[Stored data]
-*-
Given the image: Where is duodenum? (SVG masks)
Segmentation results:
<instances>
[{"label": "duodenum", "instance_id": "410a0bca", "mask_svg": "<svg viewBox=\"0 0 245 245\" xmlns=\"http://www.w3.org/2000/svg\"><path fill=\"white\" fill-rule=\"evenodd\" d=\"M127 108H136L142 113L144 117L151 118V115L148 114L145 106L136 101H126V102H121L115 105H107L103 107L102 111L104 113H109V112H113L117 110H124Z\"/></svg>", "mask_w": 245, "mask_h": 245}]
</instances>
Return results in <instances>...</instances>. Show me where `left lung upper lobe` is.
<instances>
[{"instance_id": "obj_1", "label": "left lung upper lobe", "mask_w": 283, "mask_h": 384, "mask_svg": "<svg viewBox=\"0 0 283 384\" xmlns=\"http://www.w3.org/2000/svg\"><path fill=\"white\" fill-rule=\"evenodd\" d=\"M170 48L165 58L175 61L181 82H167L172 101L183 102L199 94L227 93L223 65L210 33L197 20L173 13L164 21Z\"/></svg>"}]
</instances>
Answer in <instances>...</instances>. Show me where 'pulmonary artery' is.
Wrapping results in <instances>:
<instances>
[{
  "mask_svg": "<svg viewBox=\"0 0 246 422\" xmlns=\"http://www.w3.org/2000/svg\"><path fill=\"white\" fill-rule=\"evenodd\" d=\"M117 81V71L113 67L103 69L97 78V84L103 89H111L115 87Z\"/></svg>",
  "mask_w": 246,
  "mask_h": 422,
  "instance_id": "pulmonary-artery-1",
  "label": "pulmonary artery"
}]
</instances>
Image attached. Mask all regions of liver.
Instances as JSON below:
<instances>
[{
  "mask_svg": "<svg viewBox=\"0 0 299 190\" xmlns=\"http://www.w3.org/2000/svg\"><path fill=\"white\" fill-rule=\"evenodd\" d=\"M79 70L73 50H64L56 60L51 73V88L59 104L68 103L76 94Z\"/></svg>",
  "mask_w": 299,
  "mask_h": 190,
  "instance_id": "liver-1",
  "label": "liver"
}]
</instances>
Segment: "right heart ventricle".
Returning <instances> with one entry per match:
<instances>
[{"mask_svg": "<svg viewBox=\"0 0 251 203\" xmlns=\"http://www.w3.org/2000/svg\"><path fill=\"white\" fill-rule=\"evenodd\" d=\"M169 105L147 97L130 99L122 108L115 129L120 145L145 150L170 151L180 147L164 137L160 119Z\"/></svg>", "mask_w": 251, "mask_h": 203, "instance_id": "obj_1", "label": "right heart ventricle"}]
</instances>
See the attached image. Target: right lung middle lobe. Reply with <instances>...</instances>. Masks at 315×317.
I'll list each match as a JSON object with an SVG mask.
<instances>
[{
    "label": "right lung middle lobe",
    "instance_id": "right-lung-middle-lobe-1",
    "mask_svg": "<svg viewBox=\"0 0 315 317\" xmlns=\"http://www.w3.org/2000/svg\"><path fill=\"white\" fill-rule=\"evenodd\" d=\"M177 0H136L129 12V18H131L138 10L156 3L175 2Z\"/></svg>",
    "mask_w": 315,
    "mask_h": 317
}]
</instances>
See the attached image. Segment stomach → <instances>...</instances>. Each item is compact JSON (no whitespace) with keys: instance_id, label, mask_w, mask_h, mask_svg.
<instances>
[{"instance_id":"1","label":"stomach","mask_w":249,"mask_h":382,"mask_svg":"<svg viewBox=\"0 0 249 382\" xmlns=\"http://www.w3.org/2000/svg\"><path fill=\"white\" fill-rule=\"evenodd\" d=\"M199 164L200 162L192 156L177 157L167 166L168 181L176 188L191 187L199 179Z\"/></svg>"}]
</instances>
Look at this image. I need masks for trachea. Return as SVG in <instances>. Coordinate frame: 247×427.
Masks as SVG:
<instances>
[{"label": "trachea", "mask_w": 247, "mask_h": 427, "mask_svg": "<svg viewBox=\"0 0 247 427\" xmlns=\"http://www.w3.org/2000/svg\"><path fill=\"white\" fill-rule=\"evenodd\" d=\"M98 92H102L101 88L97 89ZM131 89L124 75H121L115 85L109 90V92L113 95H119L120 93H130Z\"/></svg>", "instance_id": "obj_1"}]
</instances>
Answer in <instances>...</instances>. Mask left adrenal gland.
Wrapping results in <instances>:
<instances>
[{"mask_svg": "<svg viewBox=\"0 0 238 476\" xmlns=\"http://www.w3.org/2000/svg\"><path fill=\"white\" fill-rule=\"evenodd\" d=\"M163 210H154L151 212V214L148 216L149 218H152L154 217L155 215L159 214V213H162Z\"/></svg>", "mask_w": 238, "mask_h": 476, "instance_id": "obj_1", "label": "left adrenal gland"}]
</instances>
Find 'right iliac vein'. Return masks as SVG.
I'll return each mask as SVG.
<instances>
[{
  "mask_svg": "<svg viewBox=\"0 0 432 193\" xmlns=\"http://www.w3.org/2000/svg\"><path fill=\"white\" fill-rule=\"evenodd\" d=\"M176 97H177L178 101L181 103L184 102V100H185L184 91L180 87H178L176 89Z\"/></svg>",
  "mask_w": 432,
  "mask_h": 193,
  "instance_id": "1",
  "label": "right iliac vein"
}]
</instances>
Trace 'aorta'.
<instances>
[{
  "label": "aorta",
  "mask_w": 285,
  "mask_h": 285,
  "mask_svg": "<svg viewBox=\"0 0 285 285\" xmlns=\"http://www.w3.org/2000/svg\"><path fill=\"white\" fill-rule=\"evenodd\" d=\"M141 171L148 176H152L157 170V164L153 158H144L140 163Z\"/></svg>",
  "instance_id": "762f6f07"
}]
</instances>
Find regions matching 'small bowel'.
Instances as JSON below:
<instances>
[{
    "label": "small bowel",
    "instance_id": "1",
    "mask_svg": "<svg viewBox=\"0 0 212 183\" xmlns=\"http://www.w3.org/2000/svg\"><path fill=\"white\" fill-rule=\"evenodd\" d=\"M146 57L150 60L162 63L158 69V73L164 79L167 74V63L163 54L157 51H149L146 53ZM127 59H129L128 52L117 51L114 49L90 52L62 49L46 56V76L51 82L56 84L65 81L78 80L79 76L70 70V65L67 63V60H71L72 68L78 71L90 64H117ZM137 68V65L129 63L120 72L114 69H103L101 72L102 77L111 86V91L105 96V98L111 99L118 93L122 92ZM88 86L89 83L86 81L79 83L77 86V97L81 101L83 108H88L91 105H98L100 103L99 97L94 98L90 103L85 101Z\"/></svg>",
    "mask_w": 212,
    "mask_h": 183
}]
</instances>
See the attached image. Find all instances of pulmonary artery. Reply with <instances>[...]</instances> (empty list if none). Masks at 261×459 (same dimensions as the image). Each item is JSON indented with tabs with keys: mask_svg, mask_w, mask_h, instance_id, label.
-*-
■ **What is being asked**
Copy exactly the lines that begin with the one containing "Find regions matching 'small bowel'." and continue to the end of the records, both included, and nothing more.

■ **Output below**
Find regions matching 'small bowel'.
Instances as JSON below:
<instances>
[{
    "label": "small bowel",
    "instance_id": "1",
    "mask_svg": "<svg viewBox=\"0 0 212 183\" xmlns=\"http://www.w3.org/2000/svg\"><path fill=\"white\" fill-rule=\"evenodd\" d=\"M146 57L150 60L162 63L158 69V73L164 79L167 74V63L163 54L157 51H149L146 53ZM127 59H129L128 52L117 51L114 49L90 52L62 49L46 56V76L51 82L56 84L65 81L78 80L79 76L70 70V65L67 63V60H71L72 68L78 71L90 64H117ZM137 68V65L129 63L120 72L114 69H103L101 72L102 77L111 86V91L105 96V98L111 99L118 93L122 92ZM88 86L89 83L86 81L79 83L77 86V97L81 101L83 108H88L91 105H98L100 103L99 97L94 98L90 103L85 101Z\"/></svg>",
    "mask_w": 212,
    "mask_h": 183
}]
</instances>
See the attached image. Find all instances of pulmonary artery. Reply with <instances>[...]</instances> (empty list if none). Masks at 261×459 (same dimensions as the image). Each item is JSON indented with tabs with keys: mask_svg, mask_w, mask_h, instance_id, label.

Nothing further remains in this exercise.